■ **HOW TO COMPLETE THIS TASK**: Everything from the "High North News is an independent" line to the final line of the listing should be written out exactly. Skip the pictures.

<<<<

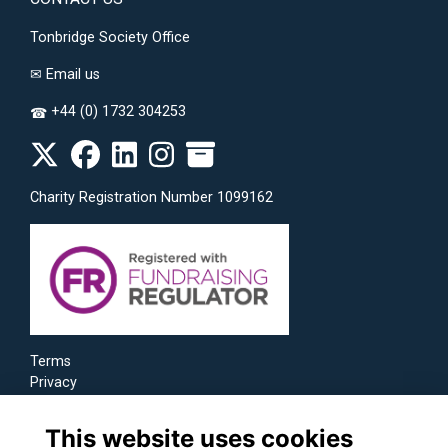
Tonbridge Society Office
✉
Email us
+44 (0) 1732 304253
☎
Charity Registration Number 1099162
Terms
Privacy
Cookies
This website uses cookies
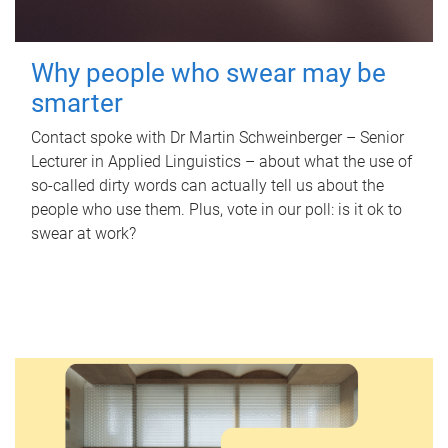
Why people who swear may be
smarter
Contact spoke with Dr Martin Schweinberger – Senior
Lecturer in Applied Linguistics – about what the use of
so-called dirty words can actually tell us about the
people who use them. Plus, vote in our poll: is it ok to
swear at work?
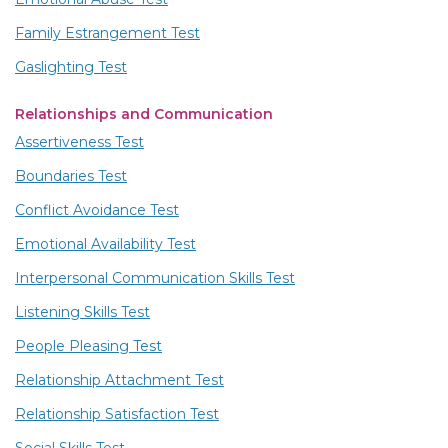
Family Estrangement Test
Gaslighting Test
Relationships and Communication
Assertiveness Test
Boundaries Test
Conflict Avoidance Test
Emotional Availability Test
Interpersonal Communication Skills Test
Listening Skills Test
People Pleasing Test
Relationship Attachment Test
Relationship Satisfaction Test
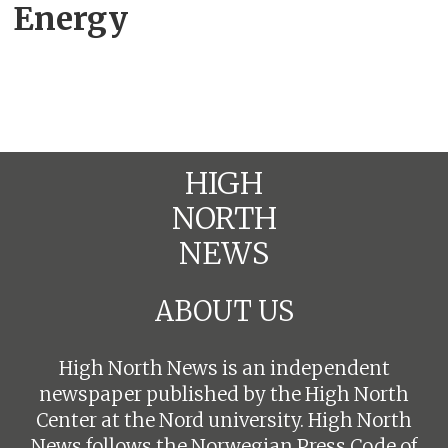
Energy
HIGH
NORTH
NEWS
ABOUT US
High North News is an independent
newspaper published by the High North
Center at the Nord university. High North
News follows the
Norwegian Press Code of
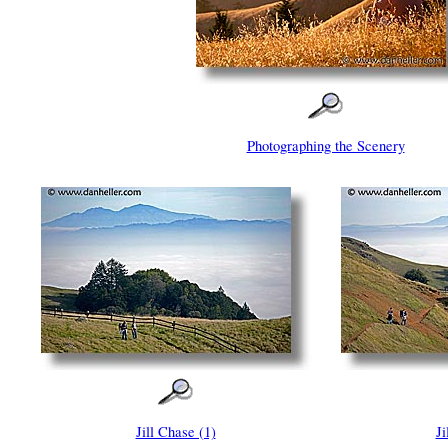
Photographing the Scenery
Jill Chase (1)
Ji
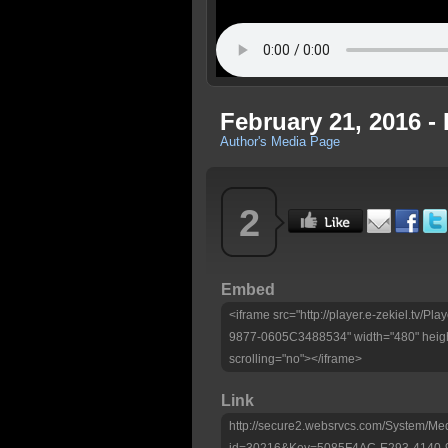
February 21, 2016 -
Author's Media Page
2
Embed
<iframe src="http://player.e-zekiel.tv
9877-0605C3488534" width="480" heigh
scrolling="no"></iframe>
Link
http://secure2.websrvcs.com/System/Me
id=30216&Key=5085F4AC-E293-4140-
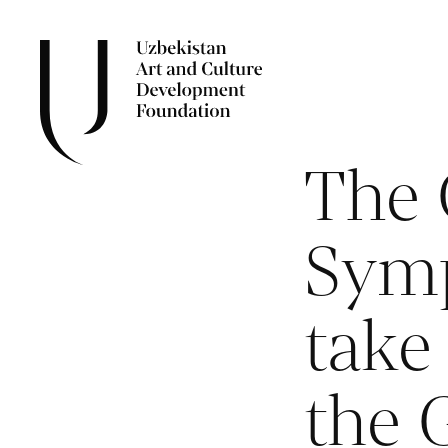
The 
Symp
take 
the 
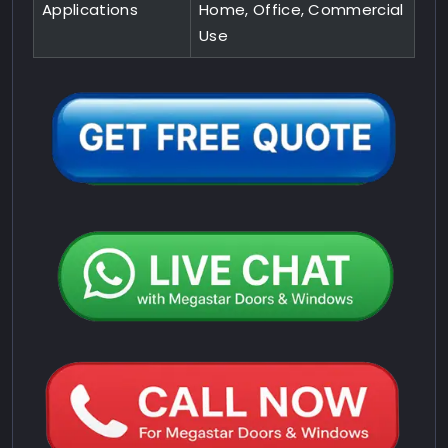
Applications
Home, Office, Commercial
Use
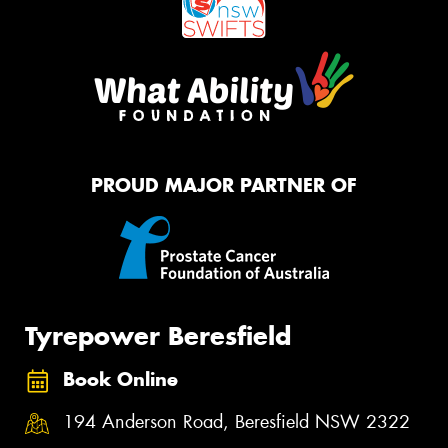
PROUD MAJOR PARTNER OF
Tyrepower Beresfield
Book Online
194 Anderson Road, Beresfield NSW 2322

>>>>

■ **FINAL ANSWER**:
High North News is an independent
newspaper published by the High North
Center at the Nord university. High North
News follows the
Norwegian Press Code of
Photographing the Scenery
Jill Chase (1)
Ji
February 21, 2016 -
Author's Media Page
2
Embed
<iframe src="http://player.e-zekiel.tv
9877-0605C3488534" width="480" heigh
scrolling="no"></iframe>
Link
http://secure2.websrvcs.com/System/Me
id=30216&Key=5085F4AC-E293-4140-
The 
Symp
take 
the 
Applications
Home, Office, Commercial
Use
PROUD MAJOR PARTNER OF
Tyrepower Beresfield
Book Online
194 Anderson Road, Beresfield NSW 2322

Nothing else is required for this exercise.